Furthermore, the NSDUH reports that two million youths aged twelve to seventeen years had MDE in 2008, and of that figure, 21.3 percent had illicit drug or alcohol dependence or abuse, indicating that there were 426,000 youths with CODs in 2008. For those who did not have MDE, the rate of dependence or abuse was only 6.4 percent. Youths with MDE also had higher rates of illicit drug use (37.4 versus 17.2 percent), past-thirty-day cigarette use (3.6 versus 1.8 percent), and past-thirty-day heavy alcohol use (3.4 versus 1.8 percent), compared with those without MDE.




Treatment Approaches

Researchers now have a better understanding of the prevalence of CODs, of the specific issues related to CODs, and of how CODs affect treatment and treatment outcome. Of the 2.5 million adults with COD in 2008, 60.5 percent received treatment at a specialty facility, but only 11.4 percent received treatment at a facility equipped to treat both substance abuse disorders and serious mental illnesses. However, efforts to provide targeted treatment for both disorders concurrently is gaining favor, as mental health professionals realize the need to address the interrelationships among the two disorders and begin to focus more attention on their shared neurobiological aspects.


Integrated treatment
involves combining COD treatment with a primary treatment relationship or service setting. The intention is to treat the whole person. SAMSHA states that integrated COD treatment “is an evidence-based approach to care, which recognizes that individuals go through different stages on their way to recovery.” These stages include engagement (establishing a working alliance), persuasion (forming a trusting relationship), active treatment (seeing the problem and making positive changes), and relapse prevention (creating a relapse prevention plan and building on positive behaviors). Such practices as integrated screening and assessment techniques, treatment planning strategies, motivational interviewing, cognitive-behavioral therapy, and peer support are part of the treatment program. Integrated stage-wise treatment is proving to be a viable path to recovery and is helping individuals with COD improve the quality of their lives.




Bibliography


Atkins, Charles. Co-Occurring Disorders: Integrated Assessment and Treatment of Substance Use and Mental Disorders. Eau Claire: PESI, 2014. Print.
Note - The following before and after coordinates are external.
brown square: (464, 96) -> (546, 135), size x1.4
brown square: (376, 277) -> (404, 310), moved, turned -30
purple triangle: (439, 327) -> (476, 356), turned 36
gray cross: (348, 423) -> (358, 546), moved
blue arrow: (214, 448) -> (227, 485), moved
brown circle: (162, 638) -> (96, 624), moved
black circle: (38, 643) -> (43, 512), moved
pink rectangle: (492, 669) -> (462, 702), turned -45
Choi, Sam, Susie M. Adams, Siobhan A. Morse, and Sam MacMaster. "Gender Differences in Treatment Retention among Individuals with Co-Occurring Substance Abuse and Mental Health Disorders." Substance Use and Misuse 50.5 (2015): 653–63. Print.
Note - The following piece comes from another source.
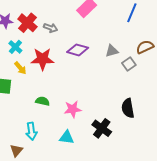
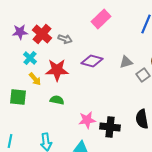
green semicircle: (42, 101) -> (57, 100), moved
black cross: (102, 128) -> (110, 127), moved, turned -30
Galanter, Marc, and Herbert D. Kleber, eds. Psychotherapy for the Treatment of Substance Abuse. Arlington: American Psychiatric, 2011. Print.
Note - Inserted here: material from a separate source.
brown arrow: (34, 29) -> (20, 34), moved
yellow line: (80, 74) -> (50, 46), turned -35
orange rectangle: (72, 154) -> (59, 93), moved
Hendrickson, Edward L. Designing, Implementing, and Managing Co-Occurring Treatment Services for Individuals with Mental Health and Substance Use Disorders. Binghamton: Haworth, 2006. Print.



Mignon, Sylvia I. "Treatment of Co-Occurring Disorders (Dual Diagnosis)." Substance Abuse Treatment: Options, Challenges, and Effectiveness. New York: Springer, 2015. 139–56. Print.



Smith, John. Co-Occurring Substance Abuse and Mental Disorders: A Practitioner’s Guide. Lanham: Aronson, 2007. Print.